Four Strategies for Collecting Data on Your Small Business Website

By | May 22, 2021

Four Strategies for Collecting Data on Your Small Business Website

CMO + Partner in LeadJig, a way to identify, target, and determine the marketing of financial professionals.

Over the past year, Covid 19 bans and shutdowns have had a detrimental effect on local businesses.

To stay fast, many people have tried to meet customers wherever they are online.

Consumers of all industries and businesses of all sizes are now living and breathing on the web.

With the transition from local business foot traffic to digital, it can be difficult to measure your business.

What business ventures are you looking for outside of your profits and losses?

As web activity has increased, so has the ability to identify opportunities.

But first, you need data.

Working in my 11 years of hyperlocal marketing space, here are four ways to gather the necessary data on your business website. 1.

Measuring Website Traffic The fastest way to start collecting data is to set up Google Analytics on your website.

Setup depends on the different website provider you use, but because Google Analytics is so common, most people have a plugin that makes it easy.

After setup, make sure the data is popping up on the real-time visitor dashboard.
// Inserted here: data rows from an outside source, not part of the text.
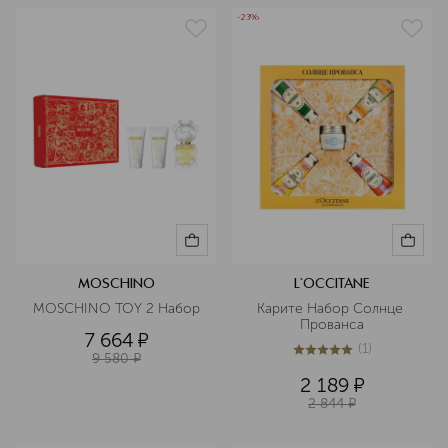
-23%
MOSCHINO
L`OCCITANE
MOSCHINO TOY 2 Набор
Карите Набор Солнце 
Прованса
7 664
¤
(
1
)
9 580
¤
5
из
5
1
2 189
¤
2 844
¤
Measure the traffic your website receives from Facebook ads Consider adding a Facebook pixel to your site.

This is another widely used resource, so various installation plugins are available. Assuming everything is settling in, you can gather valuable website traffic data that you can turn into actionable insights for your business. 2.

Monitor the purpose of the conversion One of the best ways to measure your digital success is to track conversion goals on Google Analytics.
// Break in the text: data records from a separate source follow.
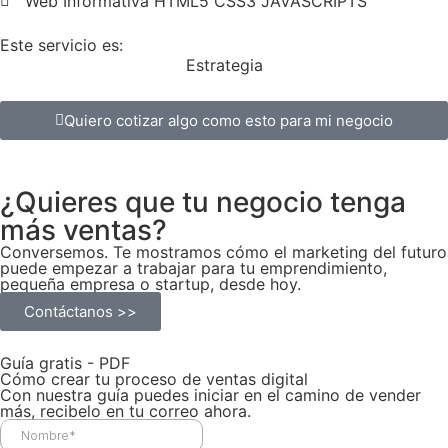
Web Informativa HTML5 CSS3 JAVASCRIPTS
Este servicio es:
Estrategia
Quiero cotizar algo como esto para mi negocio
¿Quieres que tu negocio tenga
más ventas?
Conversemos. Te mostramos cómo el marketing del futuro
puede empezar a trabajar para tu emprendimiento,
pequeña empresa o startup, desde hoy.
Contáctanos >>
Guía gratis - PDF
Cómo crear tu proceso de ventas digital
Con nuestra guía puedes iniciar en el camino de vender
más, recibelo en tu correo ahora.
This is important if, for example, a user visits your site and turns from a paid email customer into a paying customer in a day.

Monitoring these conversions allows you to see how effective different aspects of your website are in turning visitors into users.

Then, within Google Analytics, create conversion targets using the URLs of these pages.

When users are redirected to these pages, their actions will be logged as conversions. You can use Facebook Pixel to monitor conversions based on Facebook ads, such as purchases or newsletter signups. 3.

Track user experience The goal of this strategy is to understand how your target audience interacts with your company’s website.

You can use this information to improve the user experience for future visitors.